The present invention relates to an obfuscation device, an obfuscation method, and an obfuscation program.
In the related art, analyzing how binary data to be analyzed calls what application programming interface (API) (which may be referred to as an “API call” below) has played an important role in program analysis. In addition, in order to analyze an API call, it is necessary to discover the boundary between a program to be analyzed and the API (which may be referred to as a “hook point” below). In other words, because a hook point is determined at the time of linking, it is necessary to find it later. The insight about the internal structure of the program is obtained when an API call is analyzed, and thus the author has motivation to obfuscate the API call.
A number of API call obfuscation techniques have been proposed so far. These include, for example, an API location obfuscation technique, a Dynamic Link Library (DLL) location obfuscation technique, and the like. These techniques make reference to the dynamically linked library files and the APIs in the library files complicated.
[NPL 1] Yuhei Kawkova, 2019, “Taint-based analysis Technologies against Evasive Malware,” Waseda University.
However, in the related art, an API call using binary data cannot be sufficiently obfuscated. For example, the related art described above is not robust with respect to an analysis method using an approach based on taint propagation or the like (for example, refer to NPL 1). The reason for this is that, in the related art, dynamic linking is generally used, binary data is referred to when a library file is to be executed, which enables the library file to be tracked, and thus a hook point can be searched for even when an API call is obfuscated.
To solve the above-described problems, the present invention includes an analyzing unit that converts first binary data output as an executable file into a first intermediate representation, a rewriting unit that inserts a predetermined code called when the first binary data is output into the first intermediate representation acquired from the analyzing unit and rewrites the first intermediate representation into a second intermediate representation, and an output unit that reads the predetermined code inserted by the rewriting unit, converts the second intermediate representation into executable second binary data, and outputs the second binary data when the second intermediate representation is to be converted into binary data.
The present invention can sufficiently obfuscate an API call using binary data.
An embodiment of an obfuscation device, an obfuscation method, and an obfuscation program according to the present invention will be described below in detail based on the drawings. Further, the present invention is not limited by the embodiment described below.
Hereinafter, a configuration of an obfuscation device according to the present embodiment, processing by an analysing unit, processing by a rewriting unit, processing by an output unit, and a flow of an obfuscation process will be described in order, and the effects of the present embodiment will be described at the end.
A configuration of an obfuscation device 10 according to the present embodiment will be described using
The input unit 11 inputs various types of information to the obfuscation device 10. The input unit 11 includes input devices, for example, a touch panel, a voice input device, a keyboard, a mouse, and the like.
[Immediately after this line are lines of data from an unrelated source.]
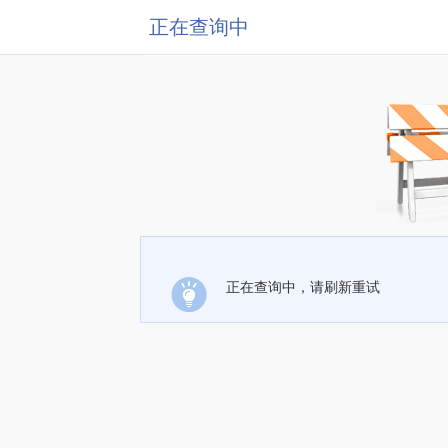
正在查询中
正在查询中，请刷新重试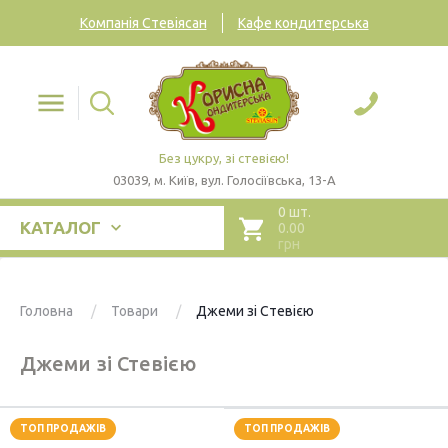
Компанія Стевіясан
Кафе кондитерська
Без цукру, зі стевією!
03039, м. Київ, вул. Голосіївська, 13-А
0 шт.
КАТАЛОГ
0.00
грн
Головна
Товари
Джеми зі Стевією
Джеми зі Стевією
ТОП ПРОДАЖІВ
ТОП ПРОДАЖІВ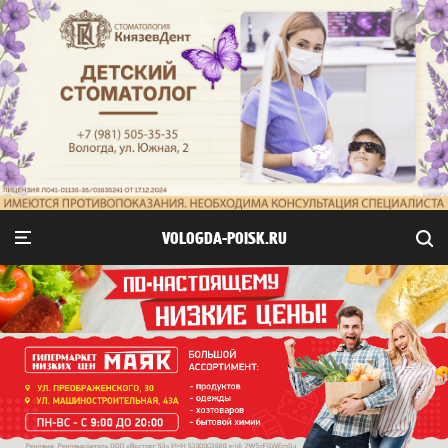
VOLOGDA-POISK.RU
The display unit 12 outputs various types of information from the obfuscation device 10. The display unit 12 includes, for example, a display device such as a liquid crystal display, a printing device such as a printer, an information communication device, or the like.
The communication unit 13 performs data communication with another device. The communication unit 13 performs data communication with other communication devices, for example. Further, the communication unit 13 can perform data communication with a terminal of an operator, which is not illustrated.
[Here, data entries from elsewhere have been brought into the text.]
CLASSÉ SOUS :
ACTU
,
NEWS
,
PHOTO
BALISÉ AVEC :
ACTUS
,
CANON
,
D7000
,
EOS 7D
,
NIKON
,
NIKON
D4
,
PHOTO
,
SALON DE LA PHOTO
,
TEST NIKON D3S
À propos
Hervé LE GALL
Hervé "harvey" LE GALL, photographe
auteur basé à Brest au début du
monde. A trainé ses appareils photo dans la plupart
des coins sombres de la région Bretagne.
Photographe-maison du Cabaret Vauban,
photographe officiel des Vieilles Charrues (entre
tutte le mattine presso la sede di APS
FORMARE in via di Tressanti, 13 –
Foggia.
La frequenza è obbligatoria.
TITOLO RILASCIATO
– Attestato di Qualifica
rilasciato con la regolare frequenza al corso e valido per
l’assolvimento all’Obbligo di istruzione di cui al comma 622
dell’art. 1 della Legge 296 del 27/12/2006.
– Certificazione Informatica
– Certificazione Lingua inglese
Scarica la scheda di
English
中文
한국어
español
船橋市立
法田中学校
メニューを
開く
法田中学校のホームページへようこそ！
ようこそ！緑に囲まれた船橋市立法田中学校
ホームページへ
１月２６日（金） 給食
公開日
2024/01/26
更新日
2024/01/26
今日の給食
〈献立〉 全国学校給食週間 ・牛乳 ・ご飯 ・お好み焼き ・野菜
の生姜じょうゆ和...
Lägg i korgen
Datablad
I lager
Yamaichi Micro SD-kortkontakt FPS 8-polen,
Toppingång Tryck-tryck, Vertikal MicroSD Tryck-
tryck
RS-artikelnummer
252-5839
The control unit 14 controls the entirety of the obfuscation device 10. The control unit 14 includes an analyzing unit 141, a rewriting unit 142, and an output unit 143. Here, the control unit 14 is, for example, an electronic circuit such as a central processing unit (CPU) or a micro processing unit (MPU), or an integrated circuit such as an application specific integrated circuit (ASIC) or a field programmable gate array (FPGA).
The analyzing unit 141 converts first binary data 20 output as an executable file into a first intermediate representation 22. For example, the analyzing unit 141 converts the first binary data 20 into the first intermediate representation 22 by using an inverse assembler 141a. In addition, the analyzing unit 141 converts an API called when the first binary data 20 is output into a third intermediate representation 32 by using the inverse assembler 141a. Detailed description of the processing by the analyzing unit 141 will be described later.
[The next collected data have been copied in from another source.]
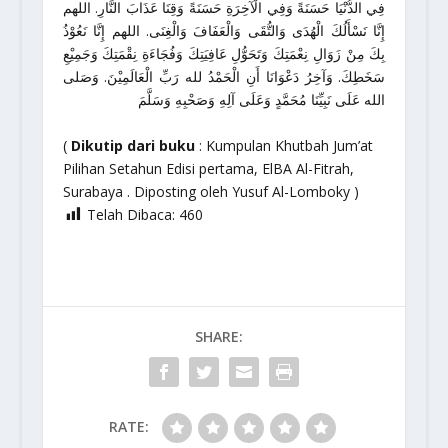
فِي الدُّنْيَا حَسَنَةً وَفِي الْآخِرَةِ حَسَنَةً وَقِنَا عَذَابَ النَّارِ. اللهم
إِنَّا نَسْأَلُكَ الْهُدَى وَالتُّقَى وَالْعَفَافَ وَالْغِنَى. اللهم إِنَّا نَعُوْذُ
بِكَ مِنْ زَوَالِ نِعْمَتِكَ وَتَحَوُّلِ عَافِيَتِكَ وَفُجَاءَةِ نِقْمَتِكَ وَجَمِيْعِ
سَخَطِكَ. وَآخِرُ دَعْوَانَا أَنِ الْحَمْدُ لله رَبِّ الْعَالَمِيْنَ. وَصَلى
الله عَلَى نَبِيِّنَا مُحَمَّدٍ وَعَلَى آلِهِ وَصَحْبِهِ وَسَلَّمَ
(
Dikutip dari buku
: Kumpulan Khutbah Jum’at
Pilihan Setahun Edisi pertama, ElBA Al-Fitrah,
Surabaya . Diposting oleh Yusuf Al-Lomboky )
Telah Dibaca:
460
SHARE:
RATE: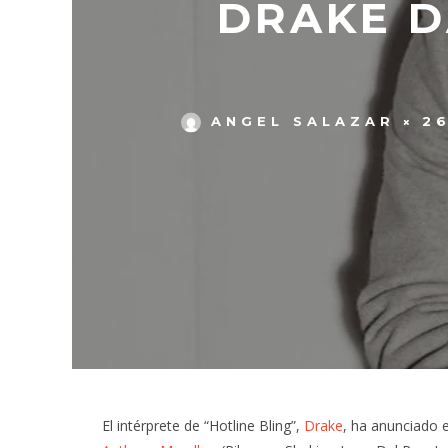
DRAKE D
ANGEL SALAZAR
2
El intérprete de “Hotline Bling”,
Drake
, ha anunciado 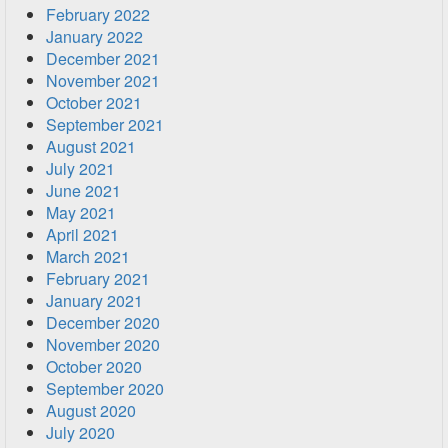
February 2022
January 2022
December 2021
November 2021
October 2021
September 2021
August 2021
July 2021
June 2021
May 2021
April 2021
March 2021
February 2021
January 2021
December 2020
November 2020
October 2020
September 2020
August 2020
July 2020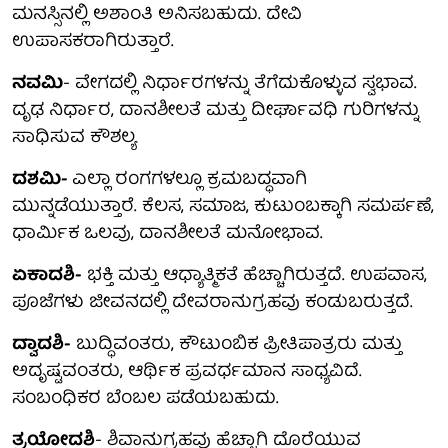
ಮನಸ್ಸಿನಲ್ಲಿ ಅಶಾಂತಿ ಅನಿಸಬಹುದು. ದೇವಿ
ಉಪಾಸಕರಾಗಿರುತ್ತಾರೆ.
ನವಮಿ
- ವೇಗದಲ್ಲಿ ನಿರ್ಧಾರಗಳನ್ನು ತೆಗೆದುಕೊಳ್ಳುವ ಸ್ವಭಾವ.
ದೃಢ ನಿರ್ಧಾರ, ದಾನಶೀಲತೆ ಮತ್ತು ದೀರ್ಘಾವಧಿ ಗುರಿಗಳನ್ನು
ಸಾಧಿಸುವ ಕೌಶಲ್ಯ
ದಶಮಿ-
ಎಲ್ಲಾ ರಂಗಗಳಲ್ಲೂ ಕ್ರಮಬದ್ಧವಾಗಿ
ಮುನ್ನಡೆಯುತ್ತಾರೆ. ಕೆಲಸ, ಸಮಾಜ, ಕುಟುಂಬಕ್ಕಾಗಿ ಸಮರ್ಪಣೆ,
ಧಾರ್ಮಿಕ ಒಲವು, ದಾನಶೀಲತೆ ಮನೋಭಾವ.
ಏಕಾದಶಿ-
ಭಕ್ತಿ ಮತ್ತು ಆಧ್ಯಾತ್ಮಿಕತೆ ಹೆಚ್ಚಾಗಿರುತ್ತದೆ. ಉಪವಾಸ,
ಪೂಜೆಗಳು ಜೀವನದಲ್ಲಿ ದೇವರಾನುಗ್ರಹವು ಕಂಡುಬರುತ್ತದೆ.
ದ್ವಾದಶಿ-
ಬುದ್ಧಿವಂತರು, ಕೌಟುಂಬಿಕ ಪ್ರೀತಿಪಾತ್ರರು ಮತ್ತು
ಅದೃಷ್ಟವಂತರು, ಆರ್ಥಿಕ ಪ್ರವರ್ಧಮಾನ ಸಾಧ್ಯವಿದೆ.
ಸಂಬಂಧಿಕರ ಬೆಂಬಲ ಪಡೆಯಬಹುದು.
ತ್ರಯೋದಶಿ
- ಶಿವಾನುಗ್ರಹವು ಹೆಚ್ಚಾಗಿ ದೊರೆಯುವ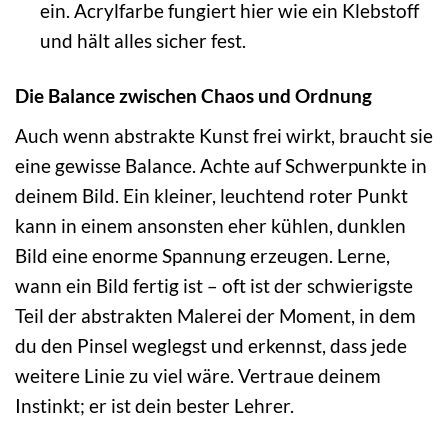
ein. Acrylfarbe fungiert hier wie ein Klebstoff
und hält alles sicher fest.
Die Balance zwischen Chaos und Ordnung
Auch wenn abstrakte Kunst frei wirkt, braucht sie
eine gewisse Balance. Achte auf Schwerpunkte in
deinem Bild. Ein kleiner, leuchtend roter Punkt
kann in einem ansonsten eher kühlen, dunklen
Bild eine enorme Spannung erzeugen. Lerne,
wann ein Bild fertig ist – oft ist der schwierigste
Teil der abstrakten Malerei der Moment, in dem
du den Pinsel weglegst und erkennst, dass jede
weitere Linie zu viel wäre. Vertraue deinem
Instinkt; er ist dein bester Lehrer.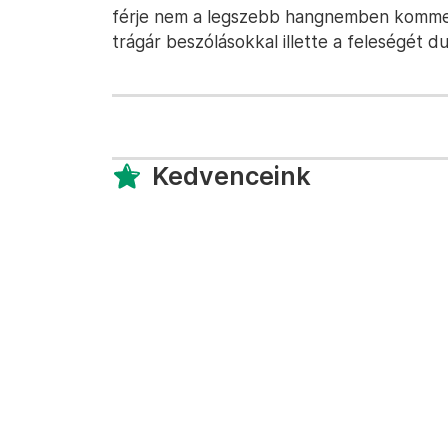
férje nem a legszebb hangnemben komme
trágár beszólásokkal illette a feleségét d
Kedvenceink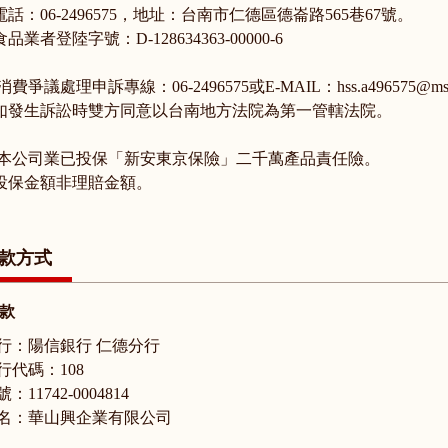
話：06-2496575，地址：台南市仁德區德崙路565巷67號。
品業者登陸字號：D-128634363-00000-6
. 消費爭議處理申訴專線：06-2496575或E-MAIL：hss.a496575@ms
發生訴訟時雙方同意以台南地方法院為第一管轄法院。
. 本公司業已投保「新安東京保險」二千萬產品責任險。
保金額非理賠金額。
款方式
款
行：陽信銀行 仁德分行
行代碼：108
：11742-0004814
名：華山興企業有限公司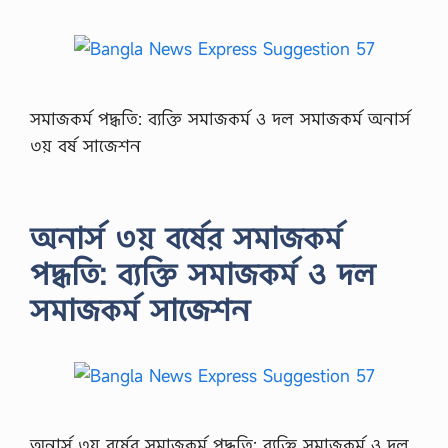
সমাজকর্ম পদ্ধতি: ব্যক্তি সমাজকর্ম ও দল সমাজকর্ম অনার্স
৩য় বর্ষ সাজেশন
অনার্স ৩য় বর্ষের সমাজকর্ম
পদ্ধতি: ব্যক্তি সমাজকর্ম ও দল
সমাজকর্ম সাজেশন
অনার্স ৩য় বর্ষের সমাজকর্ম পদ্ধতি: ব্যক্তি সমাজকর্ম ও দল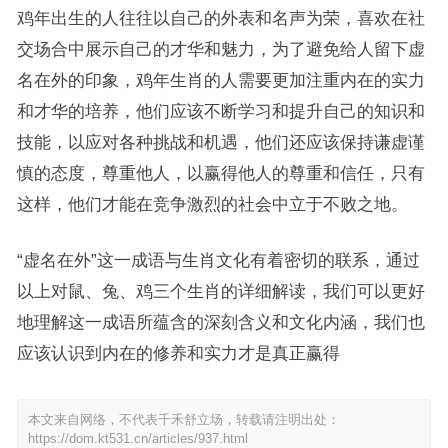
鸡年出生的人往往以自己的外表和名声为荣，喜欢在社
交场合中展示自己的才华和魅力，为了避免给人留下虚
名在外的印象，鸡年生肖的人需要更加注重内在的实力
和才华的培养，他们应该不断学习和提升自己的知识和
技能，以应对各种挑战和机遇，他们还应该保持谦虚谨
慎的态度，尊重他人，以赢得他人的尊重和信任，只有
这样，他们才能在竞争激烈的社会中立于不败之地。
“虚名在外”这一成语与生肖文化有着密切的联系，通过
以上对鼠、兔、鸡三个生肖的详细解读，我们可以更好
地理解这一成语所蕴含的深刻含义和文化内涵，我们也
应该认识到内在的修养和实力才是真正赢得
本文来自网络，不代表千禾舒立场，转载请注明出处：
https://dom.kt531.cn/articles/937.html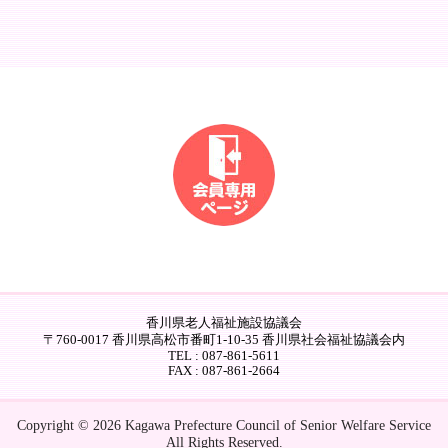
香川県老人福祉施設協議会
〒760-0017 香川県高松市番町1-10-35 香川県社会福祉協議会内
TEL : 087-861-5611
FAX : 087-861-2664
Copyright © 2026 Kagawa Prefecture Council of Senior Welfare Service
All Rights Reserved.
Further, the above-described binary data may be a file in which binary data is stored, that is, a binary file, and is not particularly limited. In addition, although the above-described predetermined code is, for example, an original code of an API included in a library file referred to at the time of linking, or the like, it is not particularly limited.
The rewriting unit 142 inserts the predetermined code called when the first binary data 20 is output into the first intermediate representation 22 acquired from the analyzing unit 141, and rewrites the first intermediate representation into a second intermediate representation 40. For example, the rewriting unit 142 inserts the API called when the first binary data 20 is output into the first intermediate representation 22 acquired from the analyzing unit 141 by means of in-line expansion, and rewrites the first intermediate representation into the second intermediate representation 40. In addition, the rewriting unit 142 inserts an API called based on dynamic linking when the first binary data 20 is output by means of in-line expansion and rewrites the API into the second intermediate representation 40 which is eligible for static linking. Detailed description of the processing by the rewriting unit 142 will be described later.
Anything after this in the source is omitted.